The new commander of the military’s cyberwarfare operations is advocating the creation of a separate, secure computer network to protect civilian government agencies and critical industries like the nation’s power grid against attacks mounted over the Internet.
The officer, Gen. Keith B. Alexander, suggested that such a heavily restricted network would allow the government to impose greater protections for the nation’s vital, official on-line operations. General Alexander labeled the new network “a secure zone, a protected zone.” Others have nicknamed it “dot-secure.”
It would provide to essential networks like those that tie together the banking, aviation, and public utility systems the kind of protection that the military has built around secret military and diplomatic communications networks — although even these are not completely invulnerable.
I'd like to share five reason why I think this approach will fail.
- "dot-secure" becomes new target number one. I can't think of an easier way to help an adversary target the most critical information and capabilities on industry computers. If you're going to attack a company with hundreds of thousands of users and computers, it can be tough to decide where to focus attention. Multiply that target set across dozens or hundreds of companies and the adversary's problems also multiply. Now, suppose those companies put their most sensitive, important data on "dot-secure." Now all the adversary has to do is penetrate that network and take everything.
- "Separation" is a fool's goal. Didn't we just read about Operation Buckshot Yankee, where malware jumped between networks of different classification levels?

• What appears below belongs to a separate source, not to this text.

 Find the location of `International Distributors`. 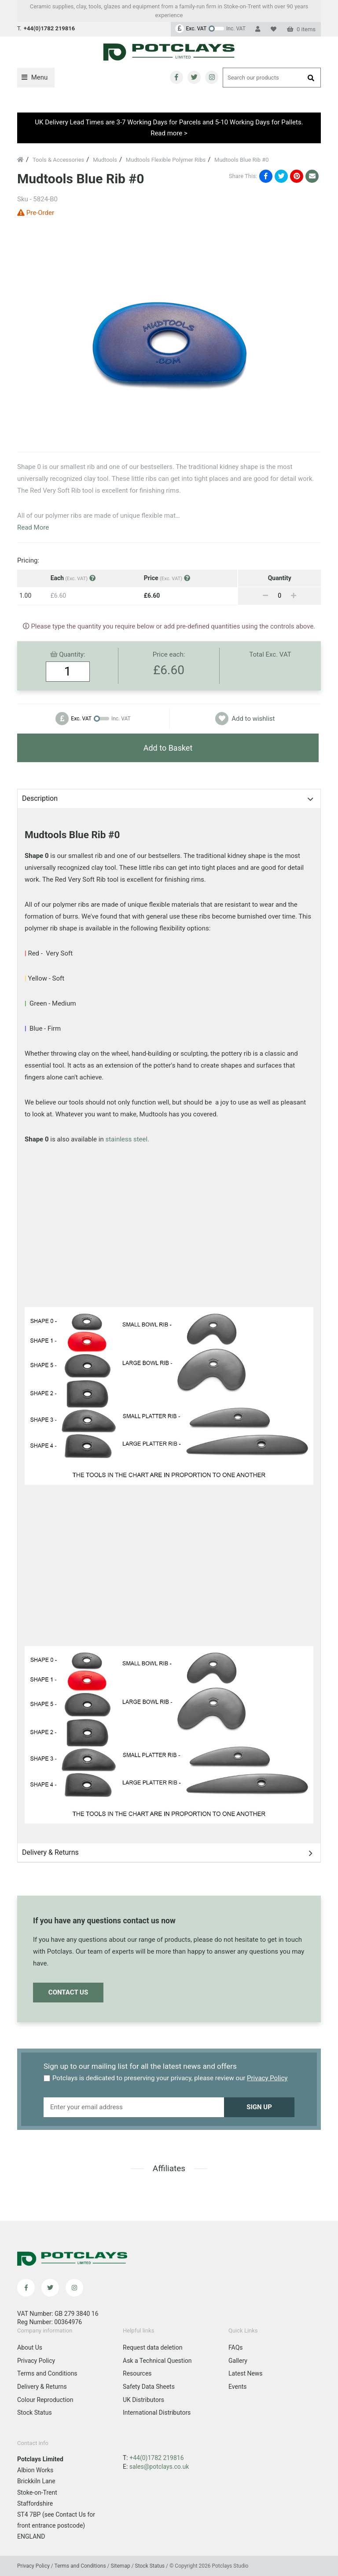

I guarantee users will want and need to transfer information between their normal company Internet-connected computers and "dot-secure." As long as those vectors exist, there is no "separation."
- The network will be too big to keep "secure." Organizations build networks because there is value in exchanging information. In fact, the larger the network, the more valuable it becomes. So, what organizations will be allowed to connect to "dot-secure"? It will surely be more than the small handful that have a prayer of successfully defending themselves from APT and similar threats. That means weaker organizations will participate, and they will be compromised. As the network grows, it will get weaker and weaker.
- How can "dot-secure" be any more successful than SIPRNet? I don't expect "dot-secure" to be as well-protected as SIPRNet. (And calling SIPRNet "well-protected" is probably causing some people to laugh.) Trying to get a SIPRNet terminal deployed is very expensive, and I don't expect DoD to make the same demands upon organizations as those required to host SIPRNet terminals. Many people consider SIPRNet compromised (I'm repeating public rumors, not confirming -- I have no direct knowledge), so why would "dot-secure" be any more successful?
- "dot-secure" is another technical "solution" to a non-technical problem. I am dismayed to see DoD, of all places, taking a vulnerability-centric approach to an inherently threat-centric problem. It's clear that DoD is much more proficient in offense and that the "defense" part of the Department's name is increasingly misplaced. (I prefer the original "Department of War" anyway. Let's not fool ourselves!) How many hundreds of millions, or billions of dollars of taxpayer money could be wasted on "dot-secure," only to see DoD report to the Secretary or the President in 5 or 8 years that the network is also thoroughly compromised. Oops!
I think it would be far cheaper, and more effective, to engage the diplomatic and economic instruments of power to convince threats that they should keep their military and state hands out of American private enterprise.